▸ **Records from a collection**
|---|

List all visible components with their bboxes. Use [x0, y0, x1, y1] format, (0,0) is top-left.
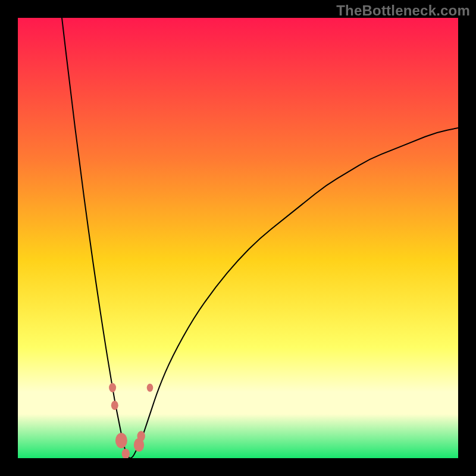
- chart-frame: TheBottleneck.com: [0, 0, 476, 476]
- curve-marker: [115, 433, 127, 448]
- chart-svg: [18, 18, 458, 458]
- curve-marker: [109, 383, 116, 393]
- gradient-background: [18, 18, 458, 458]
- watermark-text: TheBottleneck.com: [336, 2, 470, 19]
- plot-area: [18, 18, 458, 458]
- curve-marker: [111, 400, 118, 410]
- curve-marker: [137, 431, 145, 441]
- curve-marker: [147, 384, 154, 392]
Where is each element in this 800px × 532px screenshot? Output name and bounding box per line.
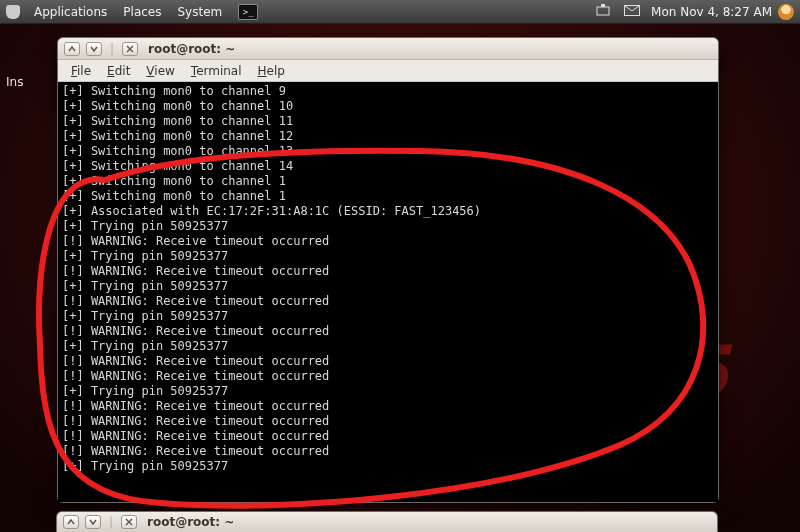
svg-rect-1: [601, 4, 605, 7]
terminal-menubar: File Edit View Terminal Help: [58, 60, 718, 82]
terminal-line: [!] WARNING: Receive timeout occurred: [62, 429, 714, 444]
terminal-output[interactable]: [+] Switching mon0 to channel 9[+] Switc…: [58, 82, 718, 502]
terminal-line: [+] Switching mon0 to channel 1: [62, 174, 714, 189]
terminal-line: [+] Switching mon0 to channel 9: [62, 84, 714, 99]
panel-menu-system[interactable]: System: [169, 5, 230, 19]
terminal-line: [!] WARNING: Receive timeout occurred: [62, 354, 714, 369]
menu-help[interactable]: Help: [251, 62, 292, 80]
terminal-line: [+] Switching mon0 to channel 1: [62, 189, 714, 204]
window-menu-down-button[interactable]: [86, 42, 102, 56]
terminal-line: [+] Switching mon0 to channel 11: [62, 114, 714, 129]
top-panel: Applications Places System >_ Mon Nov 4,…: [0, 0, 800, 24]
network-icon[interactable]: [596, 4, 610, 16]
bg-window-close-button[interactable]: [121, 515, 137, 529]
system-tray: [591, 4, 645, 19]
terminal-line: [+] Trying pin 50925377: [62, 219, 714, 234]
menu-view[interactable]: View: [139, 62, 181, 80]
terminal-line: [!] WARNING: Receive timeout occurred: [62, 234, 714, 249]
bg-titlebar-separator: |: [107, 515, 115, 529]
panel-clock[interactable]: Mon Nov 4, 8:27 AM: [651, 5, 772, 19]
terminal-line: [+] Switching mon0 to channel 10: [62, 99, 714, 114]
terminal-line: [!] WARNING: Receive timeout occurred: [62, 399, 714, 414]
terminal-line: [!] WARNING: Receive timeout occurred: [62, 324, 714, 339]
prompt-glyph: >_: [243, 7, 254, 17]
terminal-line: [+] Trying pin 50925377: [62, 249, 714, 264]
terminal-line: [+] Associated with EC:17:2F:31:A8:1C (E…: [62, 204, 714, 219]
terminal-line: [+] Trying pin 50925377: [62, 339, 714, 354]
bg-window-menu-up-button[interactable]: [63, 515, 79, 529]
window-close-button[interactable]: [122, 42, 138, 56]
window-title: root@root: ~: [148, 42, 235, 56]
menu-edit[interactable]: Edit: [100, 62, 137, 80]
terminal-line: [!] WARNING: Receive timeout occurred: [62, 369, 714, 384]
menu-terminal[interactable]: Terminal: [184, 62, 249, 80]
desktop-install-label: Ins: [6, 75, 23, 89]
window-titlebar[interactable]: | root@root: ~: [58, 38, 718, 60]
window-menu-up-button[interactable]: [64, 42, 80, 56]
bg-window-menu-down-button[interactable]: [85, 515, 101, 529]
terminal-line: [+] Trying pin 50925377: [62, 279, 714, 294]
terminal-line: [+] Switching mon0 to channel 12: [62, 129, 714, 144]
terminal-line: [+] Trying pin 50925377: [62, 459, 714, 474]
terminal-line: [+] Trying pin 50925377: [62, 309, 714, 324]
background-terminal-titlebar[interactable]: | root@root: ~: [56, 511, 718, 532]
terminal-line: [+] Trying pin 50925377: [62, 384, 714, 399]
terminal-line: [!] WARNING: Receive timeout occurred: [62, 264, 714, 279]
titlebar-separator: |: [108, 42, 116, 56]
gnome-foot-icon: [6, 5, 20, 19]
terminal-line: [!] WARNING: Receive timeout occurred: [62, 294, 714, 309]
menu-file[interactable]: File: [64, 62, 98, 80]
terminal-line: [+] Switching mon0 to channel 14: [62, 159, 714, 174]
terminal-line: [!] WARNING: Receive timeout occurred: [62, 444, 714, 459]
terminal-line: [+] Switching mon0 to channel 13: [62, 144, 714, 159]
terminal-line: [!] WARNING: Receive timeout occurred: [62, 414, 714, 429]
bg-window-title: root@root: ~: [147, 515, 234, 529]
user-switch-icon[interactable]: [778, 4, 794, 20]
terminal-window: | root@root: ~ File Edit View Terminal H…: [57, 37, 719, 503]
svg-rect-0: [597, 7, 609, 15]
terminal-launcher-icon[interactable]: >_: [238, 4, 258, 20]
panel-menu-places[interactable]: Places: [115, 5, 169, 19]
panel-menu-applications[interactable]: Applications: [26, 5, 115, 19]
mail-icon[interactable]: [624, 5, 640, 16]
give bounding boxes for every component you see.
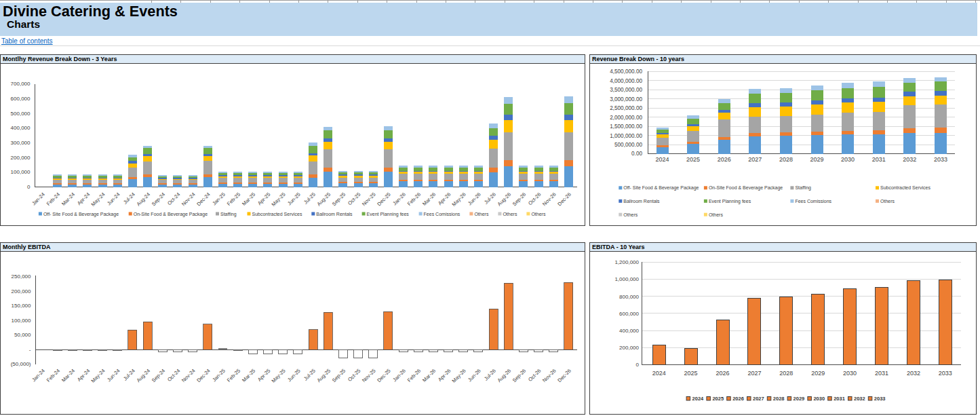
- svg-text:2026: 2026: [718, 156, 731, 163]
- svg-text:Jan-25: Jan-25: [211, 368, 227, 383]
- svg-text:Aug-24: Aug-24: [136, 368, 151, 383]
- svg-text:Jun-24: Jun-24: [106, 191, 121, 207]
- svg-text:Nov-26: Nov-26: [541, 191, 557, 207]
- svg-text:Dec-24: Dec-24: [195, 368, 211, 383]
- svg-text:2031: 2031: [834, 396, 845, 402]
- svg-text:2026: 2026: [732, 396, 744, 402]
- svg-text:2024: 2024: [692, 396, 705, 402]
- svg-text:0: 0: [27, 184, 31, 190]
- svg-text:Sep-26: Sep-26: [511, 191, 527, 207]
- svg-text:Dec-24: Dec-24: [195, 191, 211, 207]
- svg-text:2026: 2026: [716, 370, 729, 377]
- svg-text:Event Planning fees: Event Planning fees: [709, 199, 751, 204]
- svg-text:1,000,000: 1,000,000: [614, 276, 639, 282]
- svg-text:Feb-24: Feb-24: [45, 368, 61, 383]
- svg-text:Jul-26: Jul-26: [483, 191, 497, 206]
- svg-text:Feb-26: Feb-26: [406, 368, 422, 383]
- svg-text:2025: 2025: [712, 396, 724, 402]
- svg-text:Staffing: Staffing: [795, 185, 811, 191]
- svg-text:2024: 2024: [652, 370, 666, 377]
- svg-text:50,000: 50,000: [14, 332, 31, 338]
- svg-text:2033: 2033: [934, 156, 947, 163]
- svg-text:Jan-24: Jan-24: [31, 368, 46, 383]
- svg-text:Jun-26: Jun-26: [467, 368, 482, 383]
- svg-text:500,000: 500,000: [11, 111, 31, 117]
- svg-text:2030: 2030: [843, 370, 857, 377]
- svg-text:Ballroom Rentals: Ballroom Rentals: [623, 199, 660, 204]
- svg-text:Oct-26: Oct-26: [527, 191, 542, 206]
- svg-text:2029: 2029: [811, 370, 825, 377]
- svg-text:Others: Others: [623, 212, 638, 217]
- svg-text:Jul-24: Jul-24: [122, 368, 136, 382]
- svg-text:Nov-26: Nov-26: [541, 368, 557, 383]
- svg-text:Sep-26: Sep-26: [511, 368, 527, 383]
- svg-text:2032: 2032: [907, 370, 920, 377]
- svg-text:Oct-24: Oct-24: [166, 191, 181, 206]
- svg-text:Ballroom Rentals: Ballroom Rentals: [316, 212, 353, 216]
- svg-text:800,000: 800,000: [619, 294, 639, 300]
- svg-text:1,200,000: 1,200,000: [614, 259, 639, 265]
- svg-text:2032: 2032: [854, 396, 865, 402]
- svg-text:Event Planning fees: Event Planning fees: [367, 212, 410, 217]
- svg-text:Sep-25: Sep-25: [331, 191, 347, 207]
- svg-text:300,000: 300,000: [11, 140, 31, 146]
- svg-text:Aug-26: Aug-26: [496, 191, 512, 207]
- svg-text:500,000.00: 500,000.00: [614, 142, 642, 148]
- svg-text:Others: Others: [503, 212, 517, 216]
- svg-text:Feb-26: Feb-26: [406, 191, 422, 207]
- svg-text:2029: 2029: [810, 156, 823, 163]
- svg-text:(50,000): (50,000): [11, 361, 31, 367]
- svg-text:Mar-25: Mar-25: [241, 368, 256, 383]
- svg-text:Oct-25: Oct-25: [347, 368, 361, 383]
- svg-text:Jul-25: Jul-25: [302, 191, 317, 206]
- svg-text:600,000: 600,000: [11, 96, 31, 102]
- svg-text:700,000: 700,000: [11, 81, 31, 87]
- svg-text:1,500,000.00: 1,500,000.00: [610, 124, 642, 130]
- svg-text:2033: 2033: [874, 396, 886, 402]
- svg-text:On-Site Food & Beverage Packag: On-Site Food & Beverage Package: [709, 185, 783, 191]
- svg-text:Off- Site Food & Beverage Pack: Off- Site Food & Beverage Package: [43, 212, 119, 217]
- svg-text:Aug-25: Aug-25: [316, 368, 332, 383]
- svg-text:Feb-24: Feb-24: [45, 191, 61, 207]
- svg-text:Mar-25: Mar-25: [241, 191, 256, 207]
- svg-text:2032: 2032: [903, 156, 916, 163]
- svg-text:3,000,000.00: 3,000,000.00: [610, 96, 642, 102]
- svg-text:0: 0: [636, 362, 640, 368]
- svg-text:Sep-25: Sep-25: [331, 368, 347, 383]
- svg-text:Mar-26: Mar-26: [421, 368, 437, 383]
- svg-text:Nov-25: Nov-25: [361, 368, 376, 383]
- svg-text:Apr-26: Apr-26: [437, 191, 452, 206]
- svg-text:Apr-25: Apr-25: [256, 368, 271, 383]
- svg-text:Fees Comissions: Fees Comissions: [424, 212, 460, 216]
- svg-text:May-25: May-25: [270, 191, 286, 208]
- svg-text:Jun-26: Jun-26: [467, 191, 482, 207]
- svg-text:400,000: 400,000: [11, 125, 31, 131]
- svg-text:2030: 2030: [813, 396, 825, 402]
- svg-text:Oct-25: Oct-25: [347, 191, 361, 206]
- svg-text:Subcontracted Services: Subcontracted Services: [880, 185, 930, 190]
- svg-text:Apr-26: Apr-26: [437, 368, 452, 383]
- svg-text:Jun-25: Jun-25: [286, 368, 302, 383]
- svg-text:Others: Others: [709, 212, 724, 217]
- svg-text:Jul-24: Jul-24: [122, 191, 136, 206]
- svg-text:Oct-26: Oct-26: [527, 368, 542, 383]
- svg-text:On-Site Food & Beverage Packag: On-Site Food & Beverage Package: [134, 212, 208, 217]
- svg-text:2030: 2030: [841, 156, 855, 163]
- svg-text:4,000,000.00: 4,000,000.00: [610, 78, 642, 84]
- svg-text:May-25: May-25: [270, 368, 286, 384]
- svg-text:2027: 2027: [747, 370, 761, 377]
- svg-text:2028: 2028: [779, 370, 793, 377]
- svg-text:Staffing: Staffing: [220, 212, 237, 217]
- svg-text:2025: 2025: [684, 370, 698, 377]
- svg-text:150,000: 150,000: [12, 303, 31, 309]
- svg-text:May-24: May-24: [90, 368, 106, 384]
- svg-text:Feb-25: Feb-25: [226, 368, 241, 383]
- svg-text:4,500,000.00: 4,500,000.00: [610, 69, 642, 75]
- svg-text:2029: 2029: [793, 396, 805, 402]
- svg-text:2027: 2027: [748, 156, 762, 163]
- svg-text:Aug-25: Aug-25: [316, 191, 332, 207]
- svg-text:2027: 2027: [753, 396, 764, 402]
- svg-text:100,000: 100,000: [11, 169, 31, 175]
- svg-text:Nov-24: Nov-24: [180, 191, 196, 207]
- svg-text:Jul-25: Jul-25: [302, 368, 317, 382]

|---|

▸ **Task statement**
If a line in the entries holds the string "Rentals", count it, then state the total and nothing more.

▸ **Response to this exercise**
2